LoRa is chosen for range and efficiency, but many nodes still miss battery targets by a large margin. The reason is usually poor budgeting assumptions and missing field validation.
1. Build a current profile per operating mode
Measure current in each mode:
- deep sleep
- sensor warm-up
- sensor sampling
- radio transmit
- radio receive window
Do not rely only on datasheet typical values. Board-level leakage and regulator losses can dominate.
2. Duty-cycle aware energy model
Compute average current from real duty cycle:
- sample interval
- payload size
- spreading factor and airtime
- retransmission rate
Long airtime configurations can multiply energy usage unexpectedly.
3. Battery chemistry and temperature behavior
Battery curves vary significantly by temperature. If deployments see winter conditions, capacity assumptions must be derated.

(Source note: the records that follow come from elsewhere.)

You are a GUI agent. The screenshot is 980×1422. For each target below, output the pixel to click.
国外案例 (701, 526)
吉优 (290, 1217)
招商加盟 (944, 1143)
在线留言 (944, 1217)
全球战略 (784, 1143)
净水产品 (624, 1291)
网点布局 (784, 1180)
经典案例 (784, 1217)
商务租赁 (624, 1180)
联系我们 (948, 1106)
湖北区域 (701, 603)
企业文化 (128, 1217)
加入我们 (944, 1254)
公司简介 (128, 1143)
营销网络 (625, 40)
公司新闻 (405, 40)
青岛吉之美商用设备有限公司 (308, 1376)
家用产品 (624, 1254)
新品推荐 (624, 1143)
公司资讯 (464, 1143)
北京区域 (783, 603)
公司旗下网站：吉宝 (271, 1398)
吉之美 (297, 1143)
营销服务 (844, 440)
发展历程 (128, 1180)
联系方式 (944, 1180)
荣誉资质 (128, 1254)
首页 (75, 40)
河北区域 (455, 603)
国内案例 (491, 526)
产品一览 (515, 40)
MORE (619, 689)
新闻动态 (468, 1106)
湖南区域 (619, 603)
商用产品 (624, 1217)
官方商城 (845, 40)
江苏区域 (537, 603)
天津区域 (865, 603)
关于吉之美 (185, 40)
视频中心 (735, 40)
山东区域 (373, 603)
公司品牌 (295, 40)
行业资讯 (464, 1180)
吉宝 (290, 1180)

Also account for pulse-current limits during radio bursts.
4. Regulator and peripheral overhead
Common hidden drains:
- always-on regulator quiescent current
- sensor modules that never fully sleep
- indicator LEDs
- USB-UART bridges left powered
These are often bigger than MCU sleep current.

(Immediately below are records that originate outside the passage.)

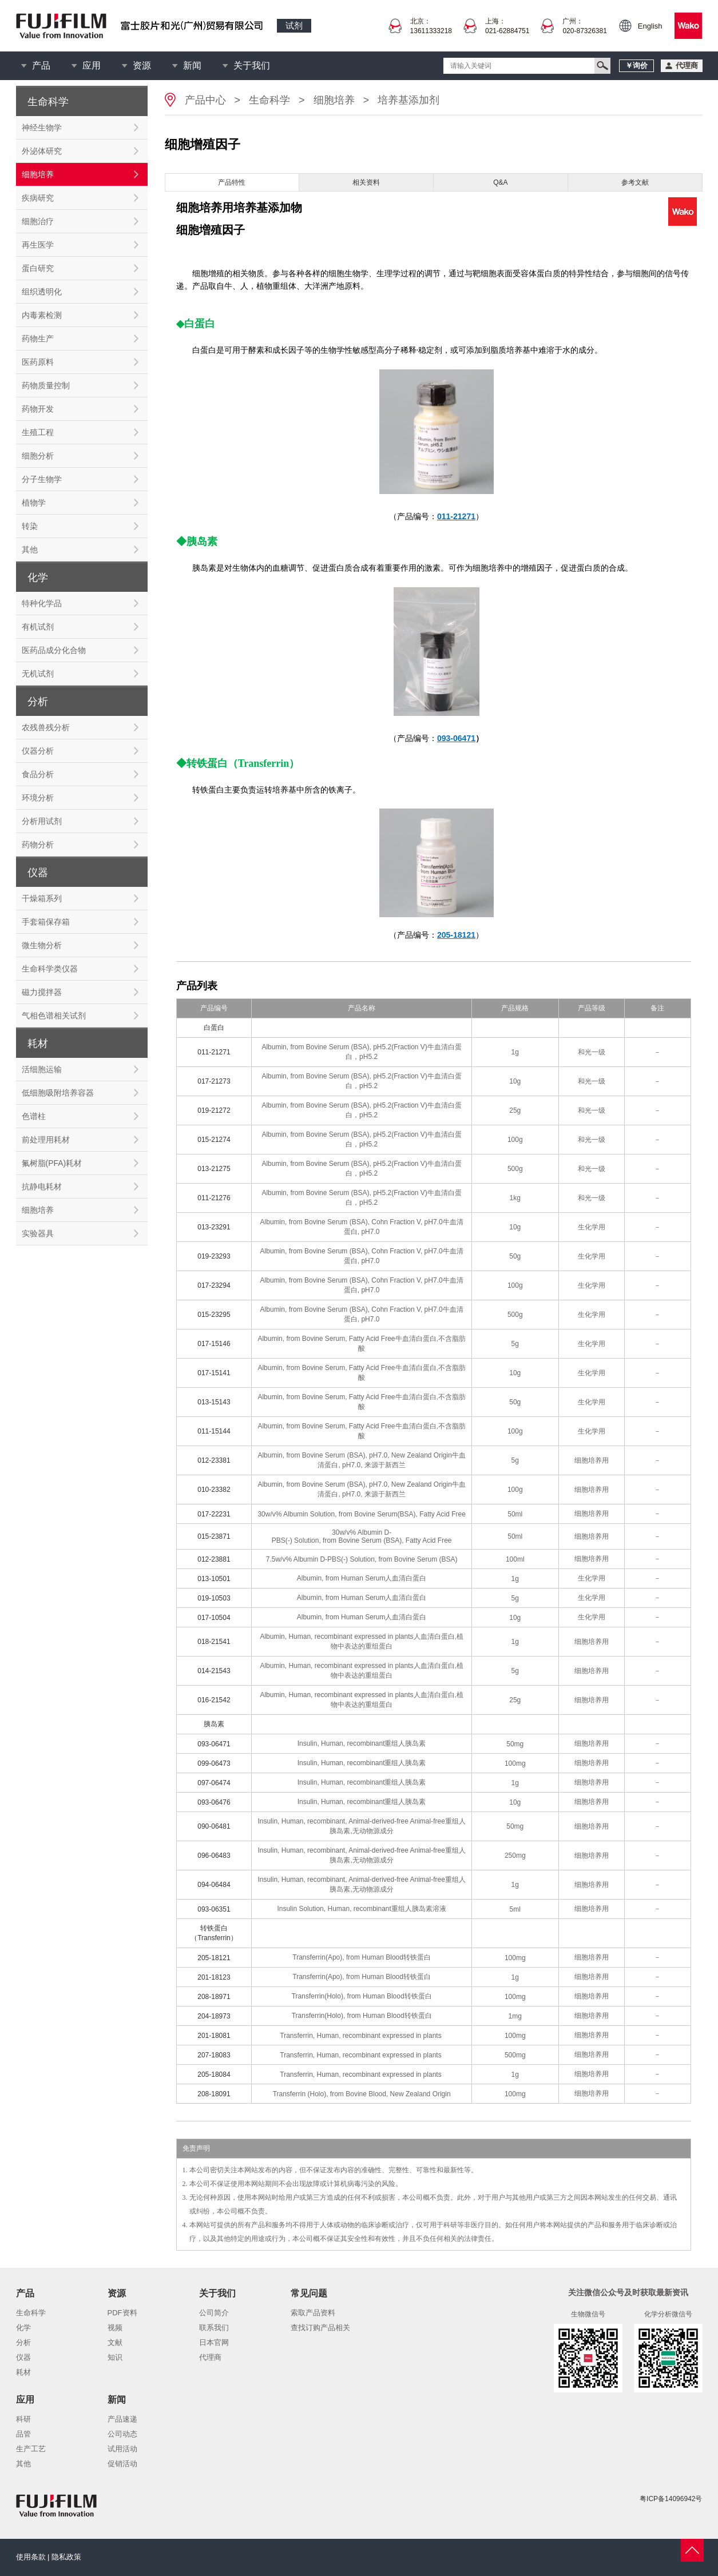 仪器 (23, 2357)
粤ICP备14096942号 (671, 2499)
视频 (115, 2327)
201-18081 (213, 2036)
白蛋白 (214, 1028)
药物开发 (38, 408)
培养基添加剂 (408, 100)
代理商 (210, 2357)
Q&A (500, 182)
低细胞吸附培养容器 (58, 1092)
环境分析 (38, 797)
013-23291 (213, 1227)
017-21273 (213, 1081)
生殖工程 (38, 432)
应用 (91, 65)
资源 (142, 65)
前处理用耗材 (46, 1139)
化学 (23, 2327)
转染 (30, 526)
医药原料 (38, 362)
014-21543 (213, 1671)
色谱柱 (34, 1116)
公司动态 (122, 2434)
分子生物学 (42, 479)
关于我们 (251, 65)
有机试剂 (38, 626)
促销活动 (122, 2463)
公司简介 (214, 2312)
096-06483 (213, 1856)
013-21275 (213, 1169)
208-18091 (213, 2094)
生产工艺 (31, 2448)
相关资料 (366, 182)
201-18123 (213, 1977)
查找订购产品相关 (320, 2327)
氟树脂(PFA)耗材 (52, 1163)
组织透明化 (42, 291)
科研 (23, 2419)
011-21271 (213, 1052)
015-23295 (213, 1315)
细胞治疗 (38, 221)
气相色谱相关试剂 (54, 1015)
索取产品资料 (313, 2312)
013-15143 (213, 1402)
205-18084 (213, 2075)
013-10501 (213, 1579)
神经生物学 (42, 127)
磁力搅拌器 (42, 992)
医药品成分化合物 (54, 650)
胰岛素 (214, 1724)
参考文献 (635, 182)
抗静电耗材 (42, 1186)
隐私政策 (66, 2557)
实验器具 (38, 1233)
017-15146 (213, 1344)
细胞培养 (38, 174)
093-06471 (213, 1744)
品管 (23, 2434)
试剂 (294, 25)
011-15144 (213, 1431)
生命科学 (269, 100)
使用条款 (31, 2557)
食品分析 (38, 774)
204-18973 (213, 2016)
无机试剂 (38, 673)
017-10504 (213, 1618)
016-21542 (213, 1700)
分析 (23, 2342)
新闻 (192, 65)
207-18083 (213, 2055)
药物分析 (38, 844)
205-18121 (213, 1958)
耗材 (23, 2372)
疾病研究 (38, 197)
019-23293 (213, 1256)
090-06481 (213, 1826)
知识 (115, 2357)
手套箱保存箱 (46, 921)
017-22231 (213, 1514)
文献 (115, 2342)
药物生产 (38, 338)
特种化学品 (42, 603)
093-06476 (213, 1802)
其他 (30, 549)
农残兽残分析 (46, 727)
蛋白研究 (38, 268)
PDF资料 (122, 2312)
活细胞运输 (42, 1069)
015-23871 (213, 1536)
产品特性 (231, 182)
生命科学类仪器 (50, 968)
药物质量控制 (46, 385)
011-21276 (213, 1198)
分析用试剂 (42, 821)
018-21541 (213, 1642)
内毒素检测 (42, 315)
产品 (41, 65)
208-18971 (213, 1997)
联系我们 (214, 2327)
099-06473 (213, 1763)
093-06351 (213, 1909)
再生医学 (38, 244)
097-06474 (213, 1783)
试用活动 (122, 2448)
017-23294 (213, 1285)
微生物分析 (42, 945)
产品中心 (205, 100)
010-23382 (213, 1490)
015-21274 (213, 1140)
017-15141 (213, 1373)
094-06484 (213, 1885)
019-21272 (213, 1110)
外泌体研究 (42, 151)
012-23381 (213, 1460)
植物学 (34, 502)
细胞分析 (38, 455)
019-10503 (213, 1598)
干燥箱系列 (42, 898)
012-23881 (213, 1559)
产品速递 (122, 2419)
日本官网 (214, 2342)
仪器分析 (38, 750)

5. Firmware power patterns
Power-friendly firmware rules:
- batch sensor reads in one wake window
- avoid unnecessary RX listening windows
- compress payload to reduce airtime
- disable debug interfaces in release builds
Tiny code choices can add months of battery life.

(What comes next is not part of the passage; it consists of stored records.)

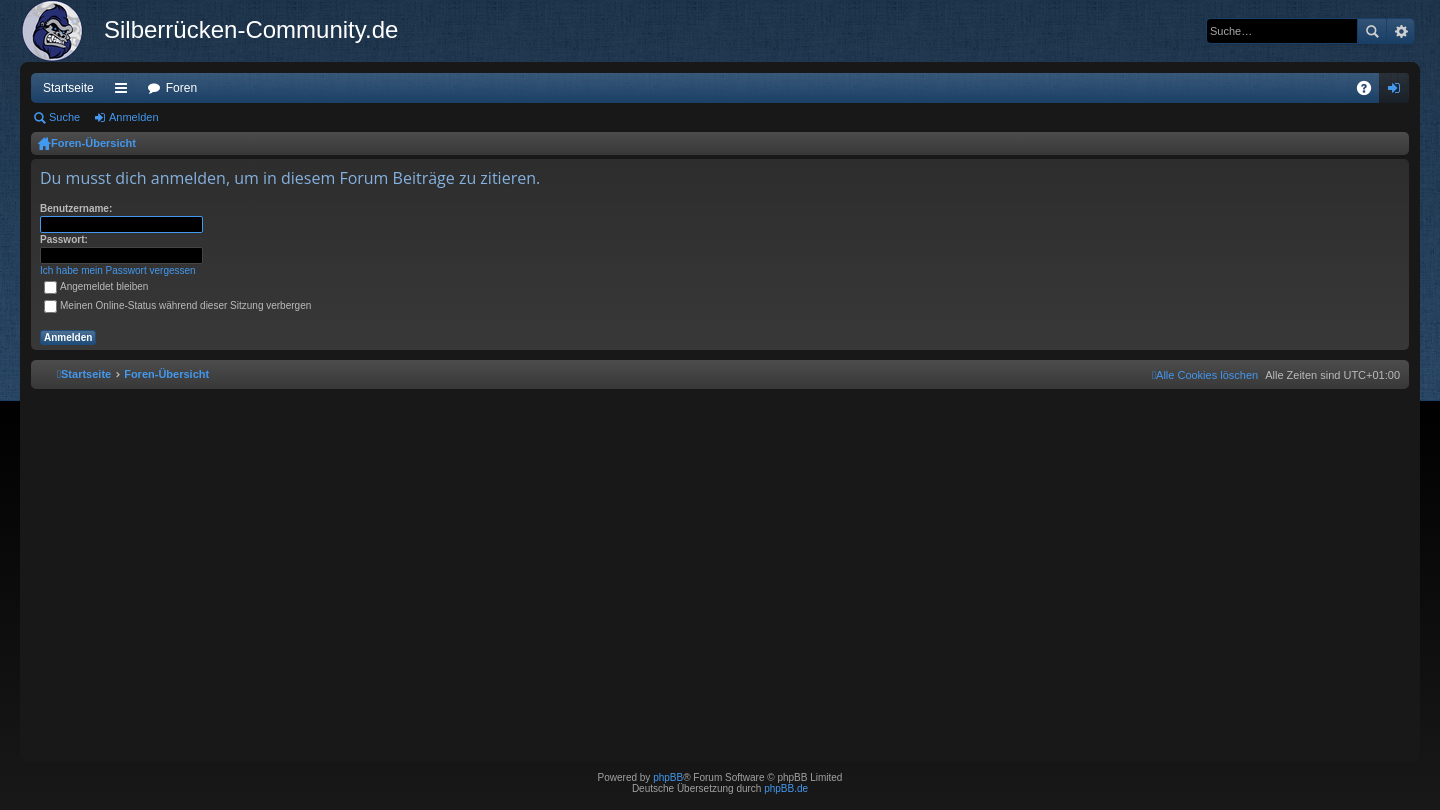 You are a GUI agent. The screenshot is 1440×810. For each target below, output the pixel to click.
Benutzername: (76, 208)
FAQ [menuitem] (1370, 92)
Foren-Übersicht (93, 143)
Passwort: (64, 239)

6. Reliability vs power tradeoffs
More retries improve data delivery but cost power. Define acceptable loss rate and tune retransmission policy accordingly.
For non-critical telemetry, controlled loss can be preferable to rapid battery depletion.
7. Field validation plan
Lab numbers are not enough. Validate with:
- real gateway distance
- environmental temperature variation
- expected RF interference
- long-run discharge observation
Track battery voltage and event counters over weeks.
8. Maintenance and replacement policy
Set replacement thresholds and maintenance cadence from measured degradation, not optimistic calculations.
Document expected runtime bands, not a single number.
Final note
A reliable LoRa power budget is built from measurement, realistic airtime assumptions, and field data feedback. When these are in place, battery predictions become trustworthy.